Avaya Aura® Device Services periodically synchronizes user data with enterprise LDAP servers to keep the internal user database up-to-date. If a user is deleted or marked as inactive in LDAP, Avaya Aura® Device Services deletes this user from the internal database. Therefore, the user will be deleted from all services that use this database, such as Avaya Spaces or Automatic Configuration.
There might be use cases when LDAP indicates that a user is deleted or marked as inactive, although the user remains in LDAP. For example, this might happen if the email attribute is not mapped correctly to a user in LDAP or if an invalid search filter is configured on an LDAP server. Consequently, the user deletion from the Avaya Aura® Device Services database might cause a service disruption for the user.

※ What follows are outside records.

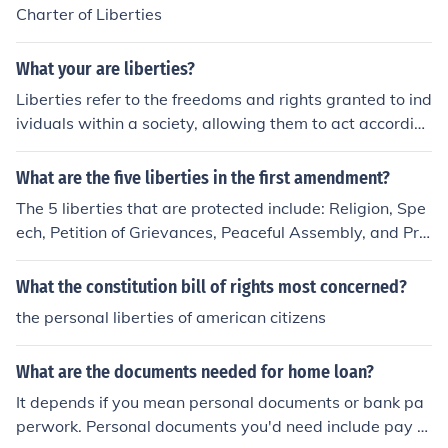
development of common law. Together, these elements
Charter of Liberties
have shaped the evolution of personal freedoms and le
gal protections in England.
What your are liberties?
Liberties refer to the freedoms and rights granted to ind
ividuals within a society, allowing them to act accordin
g to their own will as long as they do not infringe on the
rights of others. These can include civil liberties, such as
What are the five liberties in the first amendment?
freedom of speech, religion, and assembly, as well as p
The 5 liberties that are protected include: Religion, Spe
ersonal liberties, like the right to privacy and autonomy.
ech, Petition of Grievances, Peaceful Assembly, and Pre
Liberties are essential for the functioning of a democrati
ss.
c society, promoting individual dignity and enabling par
What the constitution bill of rights most concerned?
ticipation in civic life. They are often protected by laws
and constitutions to ensure that everyone can enjoy thei
the personal liberties of american citizens
r rights equally.
What are the documents needed for home loan?
It depends if you mean personal documents or bank pa
perwork. Personal documents you'd need include pay st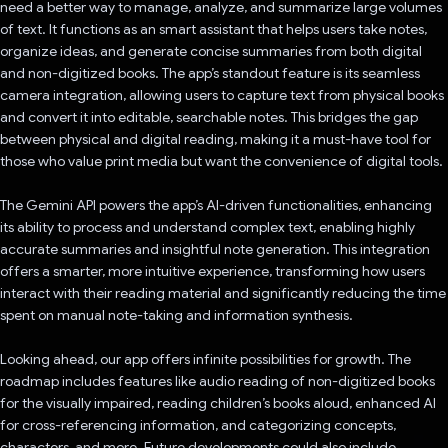
need a better way to manage, analyze, and summarize large volumes
of text. It functions as an smart assistant that helps users take notes,
organize ideas, and generate concise summaries from both digital
and non-digitized books. The app’s standout feature is its seamless
camera integration, allowing users to capture text from physical books
and convert it into editable, searchable notes. This bridges the gap
between physical and digital reading, making it a must-have tool for
those who value print media but want the convenience of digital tools.
The Gemini API powers the app’s AI-driven functionalities, enhancing
its ability to process and understand complex text, enabling highly
accurate summaries and insightful note generation. This integration
offers a smarter, more intuitive experience, transforming how users
interact with their reading material and significantly reducing the time
spent on manual note-taking and information synthesis.
Looking ahead, our app offers infinite possibilities for growth. The
roadmap includes features like audio reading of non-digitized books
for the visually impaired, reading children’s books aloud, enhanced AI
for cross-referencing information, and categorizing concepts,
characters, and more. Future developments could also include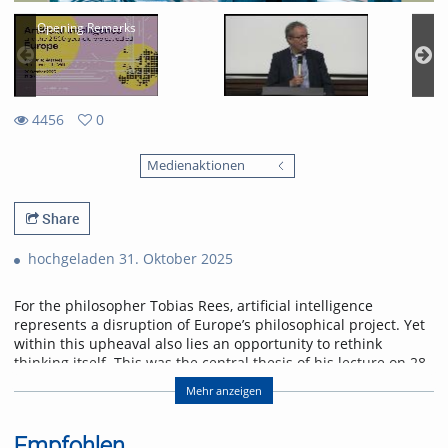
Opening Remarks
4456
0
0
4456
favorites
Medienaktionen
views
Share
hochgeladen 31. Oktober 2025
For the philosopher Tobias Rees, artificial intelligence
represents a disruption of Europe’s philosophical project. Yet
within this upheaval also lies an opportunity to rethink
thinking itself. This was the central thesis of his lecture on 28
October 2025 at the University of Freiburg.
Mehr anzeigen
Abstract
AI provincializes Europe. Not only economically and
Empfohlen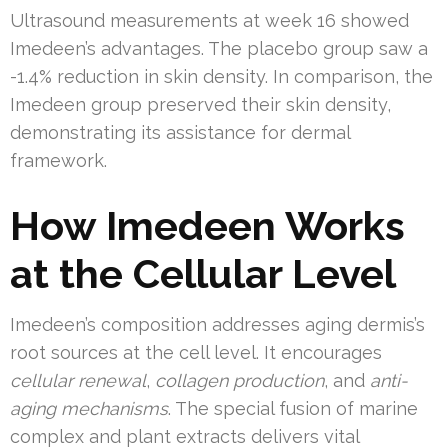
Ultrasound measurements at week 16 showed
Imedeen’s advantages. The placebo group saw a
-1.4% reduction in skin density. In comparison, the
Imedeen group preserved their skin density,
demonstrating its assistance for dermal
framework.
How Imedeen Works
at the Cellular Level
Imedeen’s composition addresses aging dermis’s
root sources at the cell level. It encourages
cellular renewal
,
collagen production
, and
anti-
aging mechanisms
. The special fusion of marine
complex and plant extracts delivers vital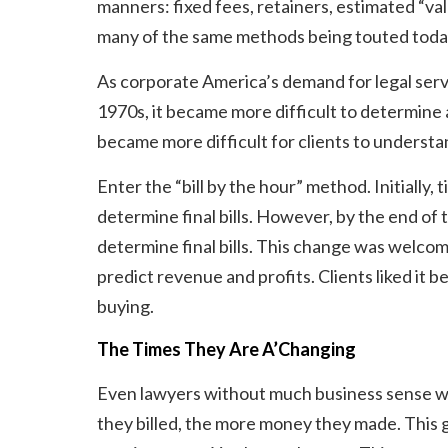
manners: fixed fees, retainers, estimated “val
many of the same methods being touted today
As corporate America’s demand for legal serv
1970s, it became more difficult to determine a 
became more difficult for clients to underst
Enter the “bill by the hour” method. Initiall
determine final bills. However, by the end o
determine final bills. This change was welcome
predict revenue and profits. Clients liked i
buying.
The Times They Are A’Changing
Even lawyers without much business sense we
they billed, the more money they made. This g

Avaya Aura® Device Services can track the number of users deleted or marked as inactive in LDAP between two consecutive synchronization events. Many deleted or marked inactive users might indicate that LDAP provides incorrect status for some of these users to Avaya Aura® Device Services. Therefore, user deletion from the internal database might not be required. You can configure Avaya Aura® Device Services not to automatically delete from the internal database users deleted from LDAP if the number of deleted users exceeds a certain threshold. If Avaya Aura® Device Services detects that the number of users deleted from LDAP since the last synchronization exceeds the specified threshold, Avaya Aura® Device Services does the following:
Displays a warning on the Enterprise Directory page of the web administration portal prompting you to confirm the user deletion.
Raises an alarm on System Manager or on other SNMP server configured in your deployment.
You must manually confirm or abort the user deletion from the internal Avaya Aura® Device Services database. Avaya Aura® Device Services keeps the users pending deletion in the database until you explicitly confirm the deletion.
If the number of users deleted or marked as inactive in LDAP since the last synchronization event does not exceed the threshold, Avaya Aura® Device Services deletes these users from the internal database automatically.
Note:
Operations on the internal database do not affect LDAP user data. For example, if you decide to keep a user deleted from LDAP in the internal database, this user is not restored on LDAP. This user will exist in the internal Avaya Aura® Device Services database only.
If you do not use automatic synchronization with LDAP servers, Avaya Aura® Device Services tracks the number of users deleted from LDAP since the last forced synchronization.